Open cleong110 opened 3 months ago
http://asl.cs.depaul.edu/corpus/index.html actually might be the "ELAN Version" they mention in SignBLEU
But I still don't know the precise citation for the Corpus itself? It says cite the corpus AND this publication. ???
https://www.bu.edu/asllrp/publications.html doesn't have a paper called "The National Center for Sign language and Gesture Resources (NCSLGR) Corpus
I think I'll just... cite this:
@inproceedings{Vogler2012ANW,
title={A new web interface to facilitate access to corpora: development of the ASLLRP data access interface},
author={Christian Vogler and C. Neidle},
year={2012},
url={https://api.semanticscholar.org/CorpusID:58305327}
}
And maybe add a custom citation like this:
@misc{dataset:Neidle_2020_NCSLGR_ISLRN,
type = {Languageresource},
title = {National Center for Sign Language and Gesture Resources (NCSLGR) corpus. ISLRN 833-505-711-564-4},
author = {Carol Neidle and Stan Sclaroff},
year = {2012},
publisher = {Boston University},
url = {https://www.islrn.org/resources/833-505-711-564-4/}
}
Previously the JSON pointed to
databases2007volumes
In index.md that is cited only here:
###### Continuous sign corpora {-}
contain parallel sequences of signs and spoken language.
Available continuous sign corpora are extremely limited, containing 4-6 orders of magnitude fewer sentence pairs than similar corpora for spoken language machine translation [@arivazhagan2019massively].
Moreover, while automatic speech recognition (ASR) datasets contain up to 50,000 hours of recordings [@pratap2020mls], the most extensive continuous sign language corpus contains only 1,150 hours, and only 50 of them are publicly available [@dataset:hanke-etal-2020-extending].

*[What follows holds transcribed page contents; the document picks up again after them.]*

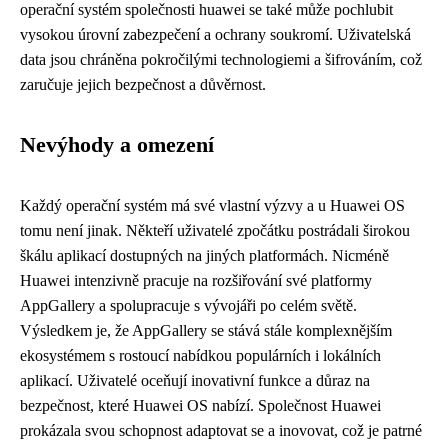
operační systém společnosti huawei se také může pochlubit
vysokou úrovní zabezpečení a ochrany soukromí. Uživatelská
data jsou chráněna pokročilými technologiemi a šifrováním, což
zaručuje jejich bezpečnost a důvěrnost.
Nevýhody a omezení
Každý operační systém má své vlastní výzvy a u Huawei OS
tomu není jinak. Někteří uživatelé zpočátku postrádali širokou
škálu aplikací dostupných na jiných platformách. Nicméně
Huawei intenzivně pracuje na rozšiřování své platformy
AppGallery a spolupracuje s vývojáři po celém světě.
Výsledkem je, že AppGallery se stává stále komplexnějším
ekosystémem s rostoucí nabídkou populárních i lokálních
aplikací. Uživatelé oceňují inovativní funkce a důraz na
bezpečnost, které Huawei OS nabízí. Společnost Huawei
prokázala svou schopnost adaptovat se a inovovat, což je patrné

These datasets are usually synthesized [@dataset:databases2007volumes;@dataset:Crasborn2008TheCN;@dataset:ko2019neural;@dataset:hanke-etal-2020-extending] or recorded in studio conditions [@dataset:forster2014extensions;@cihan2018neural], which does not account for noise in real-life conditions. Moreover, some contain signed interpretations of spoken language rather than naturally-produced signs, which may not accurately represent native signing since translation is now a part of the discourse event.
As for JSON updates: going off of https://www.bu.edu/asllrp/ncslgr-for-download/download-info.html, it seems there is:
Also
Most of these data are from four native signers of ASL.
This dataset includes 1,866 distinct canonical signs (i.e., grouping together very slight variants in production). The total number of sign tokens is 11,854.
Restricting consideration to signs other than gestures and classifiers, there are 1,278 distinct canonical signs, and a total of 10,719 tokens.
1,002 of the utterances in this collection are part of short spontaneous narratives (19). The remaining 885 utterances were elicited to illustrate a variety of constructions and sentence types.
Licensing is the big one: https://www.bu.edu/asllrp/data-credits.html
The data available from these pages can be used for research and education purposes, but cannot be redistributed without permission.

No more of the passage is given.